Des fanions de campagne dans la villle de Ramsgate, au sud de l’Angleterre. | CHRIS J RATCLIFFE / AFP

« Si vous ne voulez pas de l’intégration, alors il faut la Grande-Bretagne. Si vous ne voulez pas de la Grande-Bretagne, alors il faut l’intégration » ainsi parlait Paul-Henri Spaak, ancien Premier ministre belge et père fondateur de l’Europe, à l’occasion du refus par le Général de Gaulle de l’entrée du Royaume-Uni dans la Communauté européenne. À l’occasion du référendum sur le Brexit, le théorème de Spaak montre toute sa prescience.

Le Royaume-Uni est depuis 1973 à l’intérieur de l’Union européenne (UE), ou presque. Exempté de rejoindre l’euro, absent des accords de Schengen, exonéré du respect de la Charte des droits fondamentaux, le Royaume-Uni est en réalité arrimé à l’Europe. Dispensé des devoirs de solidarité européenne (envers les pays de l’euro en difficulté ou de la gestion commune de la crise des réfugiés) le Royaume-Uni jouis pourtant de tous les droits et avantages que confère l’UE (accès au plus grand marché mondial, place d’or au sein des institutions européennes).
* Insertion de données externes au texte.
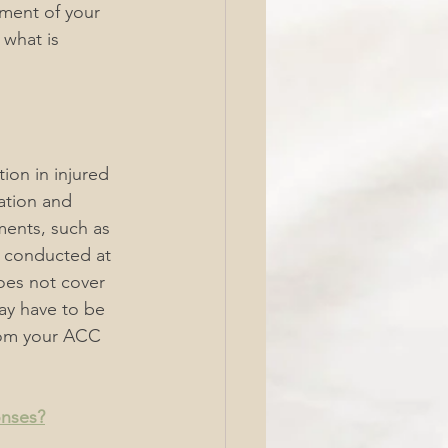
ent of your 
what is 
on in injured 
ation and 
ents, such as 
e conducted at 
es not cover 
ay have to be 
rom your ACC 
onses?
Coquetterie ultime, les Britanniques bénéficient d’une « ristourne » sur le budget européen, âprement négociée en son temps par Madame Thatcher, toujours en application et supportée principalement par la France.

En promettant un référendum à la veille des élections parlementaires anglaises de 2015, David Cameron s’est servi de l’Europe à des fins électorales. Partir ou rester, les Britanniques en décideront le 23 juin prochain. Mais depuis l’annonce de cette consultation les institutions européennes sont comme tétanisées. À Bruxelles il est interdit de faire un geste avant la fin du mois de juin. La menace de sortie a hypothéqué bon nombre de sujets : proposition du budget européen pour 2017, débat parlementaire sur la migration ou sur les ressources de l’UE, auditions des ministres des finances pour discuter d’un budget de la zone euro, tous ces sujets aussi pressants soient-ils sont renvoyés aux calendes grecques ou, plus précisément, au calendrier anglais. Principe de précaution oblige.

Les diplomates croisent les doigts

L’Europe connaît l’une des plus grandes crises de son histoire et voilà que ses institutions se mettent en congés - étrange attitude quand on sait le peu d’implication du Royaume-Uni dans les sujets en question puisqu’il n’est ni dans la zone euro, ni dans Schengen et qu’il s’illustre par son attitude rétive lors des discussions budgétaires européennes. À la vérité, le référendum britannique révèle autant l’acuité de l’euroscepticisme britannique que la faiblesse du noyau prétendument « dur » européen. Car si nos amis britanniques venaient à prendre le large, la vraie question qui se poserait aux Français, aux Allemands, aux Italiens, aux Hollandais et aux autres pays de la zone euro serait : les Britanniques partis, quelle excuse va-t-on bien pouvoir trouver pour ne pas aller plus loin ?

Le silence que s’imposent les institutions est dangereux pour le fonctionnement de l’Union et mortelle pour l’idée d’Europe elle-même. Car cette dernière se meurt de ne pas parler à ses citoyens. Tout donne à penser qu’elle est organisée pour qu’elle soit faite dans le dos des peuples, en catimini. À chaque échéance électorale - aujourd’hui le référendum britannique, demain les élections en France et en Allemagne - l’Union se met en sourdine, les diplomates croisent les doigts pour que les urnes leur envoient des dirigeants conciliants et l’intégration européenne, irrémédiable parce que nécessaire, se fait dans la quasi-clandestinité, une fois les électeurs rentrés chez eux.

L’espace de débat ouvert par le référendum britannique va se refermer, occasion manquée. Un nouvel espace de discussion s’ouvrira en septembre, à l’occasion du débat présidentiel français dont le coup d’envoi sera donné par la primaire de la droite et du centre. Il ne faut pas laisser passer cette chance et faire entrer l’Europe dans le débat public. La France de demain ne pourra pas se faire avec des œillères. Son avenir est dans une Europe forte parce que démocratique.